> _Problem details_
Word for word, restate every line of the material.
/---
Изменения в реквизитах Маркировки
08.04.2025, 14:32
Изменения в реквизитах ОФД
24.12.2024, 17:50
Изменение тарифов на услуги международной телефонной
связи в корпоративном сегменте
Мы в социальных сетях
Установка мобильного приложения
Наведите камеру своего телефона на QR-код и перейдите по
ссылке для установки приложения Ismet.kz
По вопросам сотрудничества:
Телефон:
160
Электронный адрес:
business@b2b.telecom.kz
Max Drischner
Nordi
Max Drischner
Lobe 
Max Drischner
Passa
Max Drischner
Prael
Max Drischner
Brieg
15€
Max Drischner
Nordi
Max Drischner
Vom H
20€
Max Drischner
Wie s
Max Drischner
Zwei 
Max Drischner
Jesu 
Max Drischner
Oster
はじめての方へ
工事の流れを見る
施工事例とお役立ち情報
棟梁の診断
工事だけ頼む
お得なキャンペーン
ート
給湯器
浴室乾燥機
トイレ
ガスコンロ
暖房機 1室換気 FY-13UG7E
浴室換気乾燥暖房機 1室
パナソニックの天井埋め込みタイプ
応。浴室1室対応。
\---
> _Response to the task_
Изменения в реквизитах Маркировки
08.04.2025, 14:32
Изменения в реквизитах ОФД
24.12.2024, 17:50
Изменение тарифов на услуги международной телефонной
связи в корпоративном сегменте
Мы в социальных сетях
Установка мобильного приложения
Наведите камеру своего телефона на QR-код и перейдите по
ссылке для установки приложения Ismet.kz
По вопросам сотрудничества:
Телефон:
160
Электронный адрес:
business@b2b.telecom.kz
Max Drischner
Nordi
Max Drischner
Lobe 
Max Drischner
Passa
Max Drischner
Prael
Max Drischner
Brieg
15€
Max Drischner
Nordi
Max Drischner
Vom H
20€
Max Drischner
Wie s
Max Drischner
Zwei 
Max Drischner
Jesu 
Max Drischner
Oster
はじめての方へ
工事の流れを見る
施工事例とお役立ち情報
棟梁の診断
工事だけ頼む
お得なキャンペーン
ート
給湯器
浴室乾燥機
トイレ
ガスコンロ
暖房機 1室換気 FY-13UG7E
浴室換気乾燥暖房機 1室
パナソニックの天井埋め込みタイプ
応。浴室1室対応。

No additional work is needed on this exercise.